By time the Foundation reached its 25th anniversary, the organization had seen considerable growth. The organization’s assets stood at $124 million. Its annual “payout,” the amount spent for charitable purposes, had skyrocketed from $26,000 in 1930 to $4.4 million in 1955. In its programming, the Foundation focused on key areas of post-War concern: the need for more nurses and health care administrators, and the demand for more two-year, community colleges.

This steady growth continued during the 1960s and 70s. By the Foundation’s 50th anniversary in 1980, the organization was among the world’s largest foundations. Since the 1930s, the Foundation had expended nearly $500 million to improve health, agriculture, and education on four continents.

In the mid-1980s, the Foundation solidified its international reputation by expanding its programming into southern Africa. In the face of apartheid, college bursaries (scholarships) from the Kellogg Foundation gave unprecedented opportunities to black South Africans. New program areas – philanthropy and volunteerism, and food systems and rural development – reflected an evolution of the Foundation’s grantmaking, based on changing social needs.

The 1990s brought the boom years of the “new economy.” Like most modern organizations, the Kellogg Foundation was quick to exploit the benefits of information technology: improved record keeping, communications, and workplace efficiency. But the Foundation’s grantmaking also sought to narrow the digital divide – the millions of people who lacked access to technology, because of poverty, illiteracy or geographic isolation.

As its 75th Anniversary approached in 2005, the Kellogg Foundation’s assets stood at nearly $6 billion. And during those 75 intervening years, the Foundation spent more than $3 billion to help people help themselves.

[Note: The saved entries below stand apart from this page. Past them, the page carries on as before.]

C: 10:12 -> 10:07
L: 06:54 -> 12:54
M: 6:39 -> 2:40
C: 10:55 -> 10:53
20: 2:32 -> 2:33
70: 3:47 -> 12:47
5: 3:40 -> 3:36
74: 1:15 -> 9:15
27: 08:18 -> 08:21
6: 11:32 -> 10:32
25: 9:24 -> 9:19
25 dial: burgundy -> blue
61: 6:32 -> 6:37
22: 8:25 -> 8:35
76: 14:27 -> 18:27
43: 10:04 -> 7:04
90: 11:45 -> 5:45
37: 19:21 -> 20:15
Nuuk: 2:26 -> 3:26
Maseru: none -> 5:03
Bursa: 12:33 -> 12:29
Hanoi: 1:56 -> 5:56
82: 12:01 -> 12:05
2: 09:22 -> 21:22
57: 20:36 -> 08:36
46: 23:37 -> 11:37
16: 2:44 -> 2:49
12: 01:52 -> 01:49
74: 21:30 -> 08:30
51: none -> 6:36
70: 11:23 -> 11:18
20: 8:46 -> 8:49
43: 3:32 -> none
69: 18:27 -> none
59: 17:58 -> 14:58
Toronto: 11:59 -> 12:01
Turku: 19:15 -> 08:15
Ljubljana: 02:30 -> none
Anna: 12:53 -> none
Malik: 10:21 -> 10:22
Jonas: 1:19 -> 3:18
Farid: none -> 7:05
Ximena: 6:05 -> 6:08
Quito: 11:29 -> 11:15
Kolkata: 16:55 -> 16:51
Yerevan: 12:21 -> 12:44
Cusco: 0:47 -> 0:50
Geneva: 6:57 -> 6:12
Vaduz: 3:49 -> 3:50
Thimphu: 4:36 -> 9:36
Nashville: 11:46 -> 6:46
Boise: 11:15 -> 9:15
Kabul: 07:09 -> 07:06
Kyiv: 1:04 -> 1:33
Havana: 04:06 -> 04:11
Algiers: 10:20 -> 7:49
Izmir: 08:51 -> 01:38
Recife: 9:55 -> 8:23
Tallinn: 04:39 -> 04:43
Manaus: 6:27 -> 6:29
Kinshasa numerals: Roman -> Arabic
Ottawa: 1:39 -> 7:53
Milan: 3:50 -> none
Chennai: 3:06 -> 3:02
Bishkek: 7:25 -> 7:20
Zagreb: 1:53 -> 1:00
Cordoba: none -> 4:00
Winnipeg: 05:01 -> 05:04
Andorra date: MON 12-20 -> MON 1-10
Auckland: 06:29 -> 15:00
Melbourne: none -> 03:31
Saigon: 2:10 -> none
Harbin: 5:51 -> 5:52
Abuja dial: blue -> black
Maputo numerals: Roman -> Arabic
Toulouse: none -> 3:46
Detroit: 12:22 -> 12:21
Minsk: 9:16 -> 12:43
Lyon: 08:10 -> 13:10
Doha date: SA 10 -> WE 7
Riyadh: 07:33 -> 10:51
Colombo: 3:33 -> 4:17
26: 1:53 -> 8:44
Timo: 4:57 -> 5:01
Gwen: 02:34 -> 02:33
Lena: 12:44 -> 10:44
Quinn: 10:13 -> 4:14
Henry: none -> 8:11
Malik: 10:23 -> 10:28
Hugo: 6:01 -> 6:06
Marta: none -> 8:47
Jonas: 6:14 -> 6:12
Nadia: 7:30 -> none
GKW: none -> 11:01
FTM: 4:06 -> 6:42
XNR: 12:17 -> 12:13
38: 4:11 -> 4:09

In 2007, the Foundation’s assets have reached more than $8 billion. This, from W.K. Kellogg’s initial investment of $66 million. But as Mr. Kellogg once said, “dollars do not produce character.” Today, the Kellogg Foundation story is best told in the faces of healthy children, or in the sight of young pines reclaiming a once-barren hillside. It is here that the legacy of one quietly generous man speaks loudest of all.